In 1966, he accepted a faculty position at the University of Tübingen, where he held a chair in dogmatic theology. In the late 60’s, amid a wave of student uprisings, Marxism began to take center stage as the dominant philosophy at Tübingen, and religious beliefs were forced into a subordinate role. Fr. Ratzinger resigned his position at Tübingen and moved back to Bavaria where he became dean at the University of Regensburg and a theological advisor to the German bishops. These experiences made it clear to him that, ‘the abuse of faith had to be resisted precisely if one wanted to uphold the will of the [Church]”.

In 1972, he and several other theologians founded the journal Communio, which advanced the “return to tradition” stance that he favored during the Second Vatican Council, and is very much in line with the mind-set of Ratzinger today. In 1977, Pope Paul VI appointed him archbishop of Munich and Freising.
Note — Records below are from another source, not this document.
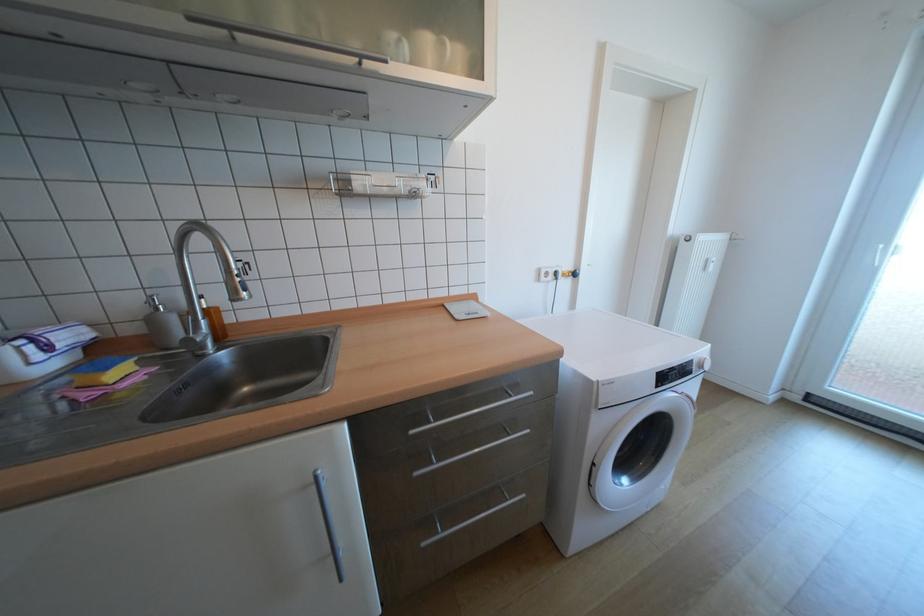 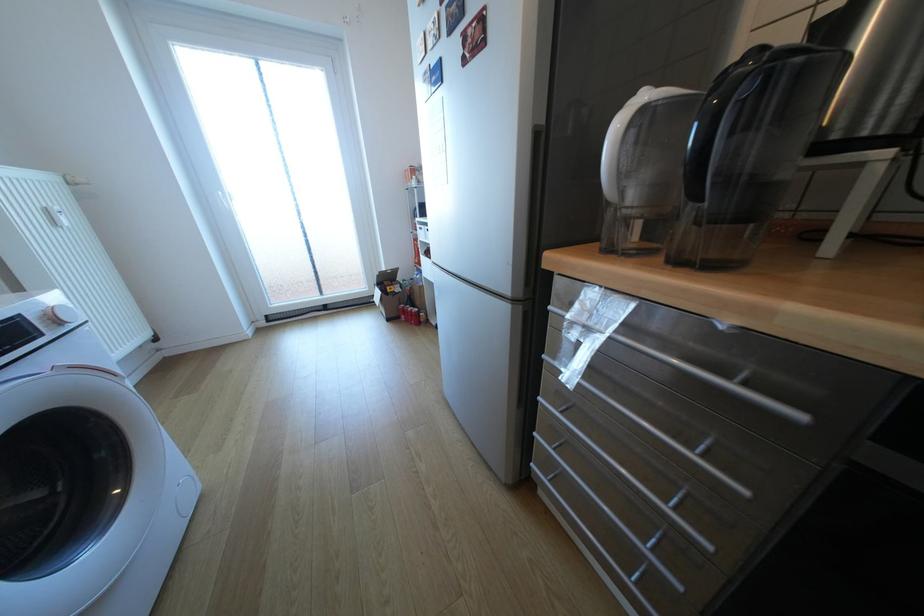 Find the pixel in the second image that matches point (817, 394) in the first image.

(275, 315) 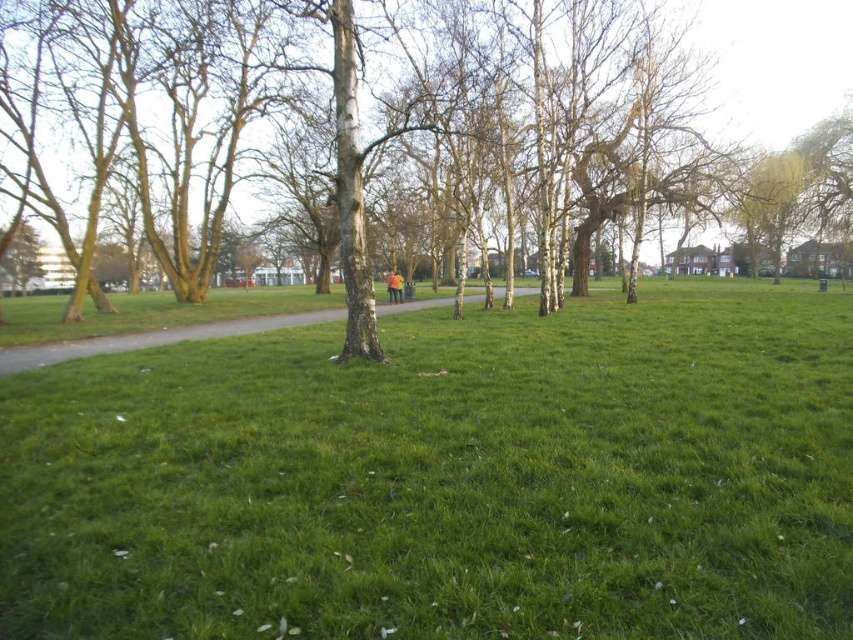 Looking at this image, you are standing at the edge of the park and want to walk to the gravel path at center. There is a green bark tree at center blocking your way. Can you walk around the tree to reach the path?

The green bark tree at center is 13.10 meters away from the gravel path at center, so you can walk around the tree to reach the gravel path at center since there is enough space between them.

You are a gardener planning to mow the green grassy at center and gravel path at center. Which area requires a wider mower blade to accommodate its width?

The green grassy at center might be wider than gravel path at center, so the gardener should use a wider mower blade for the green grassy at center. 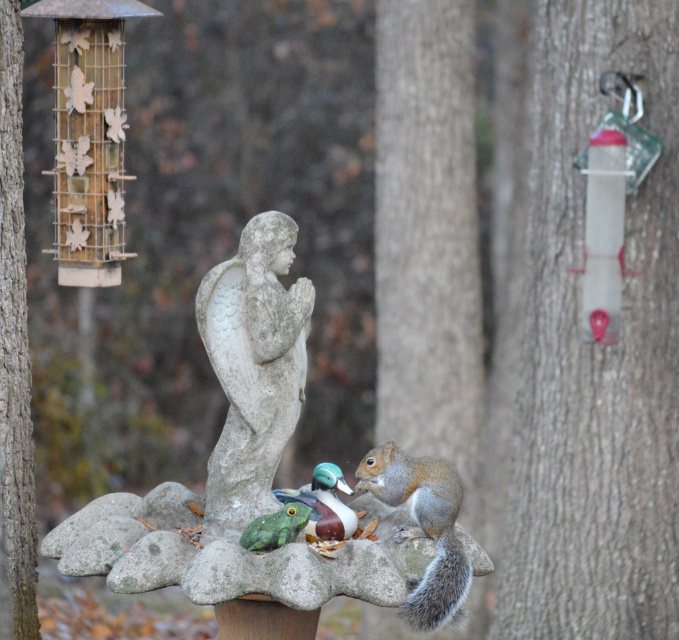 You are a photographer setting up a shot of the gray furry squirrel at lower right and the shiny green plastic duck at center. To ensure both are in frame, where should you position your camera relative to the duck?

The gray furry squirrel at lower right is to the right of the shiny green plastic duck at center, so you should position your camera to the right of the duck to include both in the frame.

You are standing in the garden and want to take a photo of the gray stone statue at center and the smooth brown bark at left. Which object will appear larger in the photo?

The gray stone statue at center will appear larger in the photo because it is closer to the camera than the smooth brown bark at left. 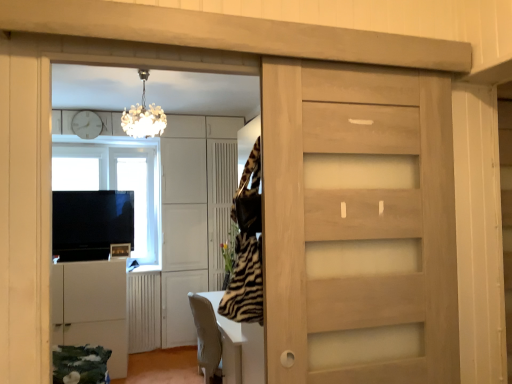 This screenshot has width=512, height=384. What are the coordinates of `vacant space situated above matte white cabinet at left (from a real-world perspective)` in the screenshot? It's located at (166, 44). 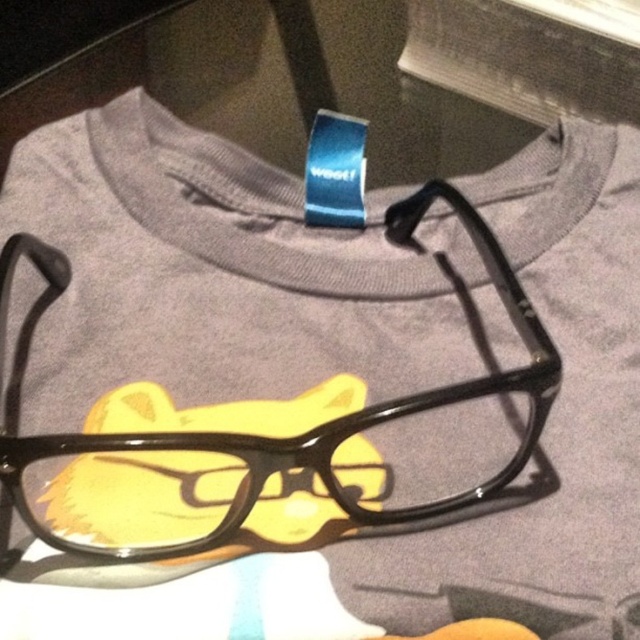 You are trying to decide whether to place a small sticker on the T shirt. The sticker is exactly the size of the yellow plush cat at center. Will the sticker fit entirely within the remaining space not covered by the black shiny glasses at center?

The black shiny glasses at center is bigger than yellow plush cat at center. Since the sticker is the same size as the yellow plush cat at center, it may not fit entirely within the remaining space because the glasses are larger and might block part of the available area.

You are trying to place a new sticker on the gray T shirt. The sticker is exactly the same size as the yellow plush cat at center. Will the sticker fit without overlapping the black shiny glasses at center?

The black shiny glasses at center is wider than the yellow plush cat at center. Since the sticker is the same size as the yellow plush cat at center, it can be placed on the T shirt without overlapping the black shiny glasses at center if positioned appropriately. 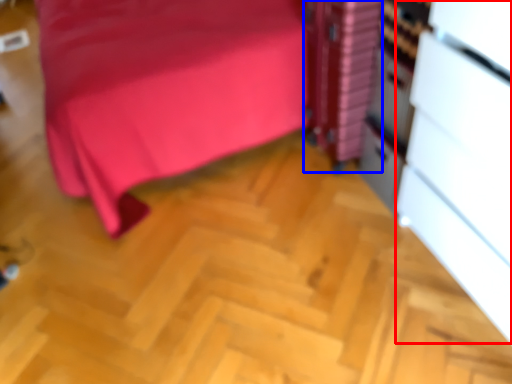 Question: Which object is closer to the camera taking this photo, file cabinet (highlighted by a red box) or file cabinet (highlighted by a blue box)?

Choices:
 (A) file cabinet
 (B) file cabinet

Answer: (A) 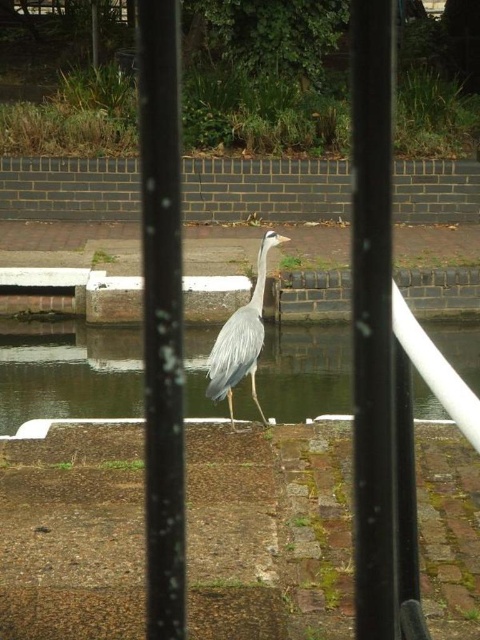 Is point (442, 344) closer to camera compared to point (242, 330)?

No.

What do you see at coordinates (70, 374) in the screenshot?
I see `clear water at center` at bounding box center [70, 374].

Is point (68, 406) closer to viewer compared to point (236, 369)?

Upon his confirmation as archbishop, he adopted the Episcopal motto of “co-worker for truth”. As he stated, in his capacity as archbishop it was his duty “follow truth [and] to be at its service… because in today's world the theme of truth has all but disappeared...and yet everything falls apart if there is no truth.”

In 1981, Pope John Paul II appointed Cardinal Ratzinger as Prefect for the Congregation for the Doctrine of the Faith – the office formerly known as the Holy Office and the Inquisition. Historically, the Holy Office has been very secretive and was plagued by the shameful clouds cast over it by the Inquisition. As Prefect, Cardinal Ratzinger changed all that. He opened the operations of the CDF to the public. As Fr. Augustine Di Noia, theological adviser for the U.S. bishops points out, “[The CDF’s] procedures, its staff, are all now a matter of public record…He has transformed it into a very modern office.”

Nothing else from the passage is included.